← Back to Timeline

Walk These Ways: Tuning Robot Control for Generalization with Multiplicity of Behavior

Foundational AI

Authors

Gabriel B Margolis, Pulkit Agrawal

Abstract

Learned locomotion policies can rapidly adapt to diverse environments similar to those experienced during training but lack a mechanism for fast tuning when they fail in an out-of-distribution test environment. This necessitates a slow and iterative cycle of reward and environment redesign to achieve good performance on a new task. As an alternative, we propose learning a single policy that encodes a structured family of locomotion strategies that solve training tasks in different ways, resulting in Multiplicity of Behavior (MoB). Different strategies generalize differently and can be chosen in real-time for new tasks or environments, bypassing the need for time-consuming retraining. We release a fast, robust open-source MoB locomotion controller, Walk These Ways, that can execute diverse gaits with variable footswing, posture, and speed, unlocking diverse downstream tasks: crouching, hopping, high-speed running, stair traversal, bracing against shoves, rhythmic dance, and more. Video and code release: https://gmargo11.github.io/walk-these-ways/

Concepts

multiplicity of behavior reinforcement learning robustness sim-to-real transfer multi-task learning behavior parameterization transfer learning reward optimization disentangled representations out-of-distribution detection loss function design

The Big Picture

Imagine teaching someone to walk by only ever practicing on a gym floor. The moment they step outside onto gravel, ice, or a flight of stairs, they freeze. Nothing in their training prepared them for that. That’s the central problem of modern robot locomotion. Researchers spend months training a four-legged robot to walk, only to find that the slightest deviation from the training environment sends it stumbling. A slippery patch, an unexpected step, a shove from behind: any of these can wreck a carefully learned gait.

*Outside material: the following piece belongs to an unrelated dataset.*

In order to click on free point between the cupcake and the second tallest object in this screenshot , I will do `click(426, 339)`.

The conventional fix is painstaking. Redesign the scoring rules that tell the robot what counts as good behavior. Tweak the simulation. Retrain from scratch. Test in the real world. Repeat. Adjustments that help the robot climb stairs often hurt its performance on slippery ground. There’s no free lunch.

Gabriel Margolis and Pulkit Agrawal at MIT’s Improbable AI Lab took a different approach. Rather than searching for one perfect walking strategy, they asked: what if a single trained policy (the robot’s learned decision-making program) contained many strategies, all equally valid during training, but each performing differently on unfamiliar terrain? The result is Multiplicity of Behavior (MoB) and an open-source controller called Walk These Ways.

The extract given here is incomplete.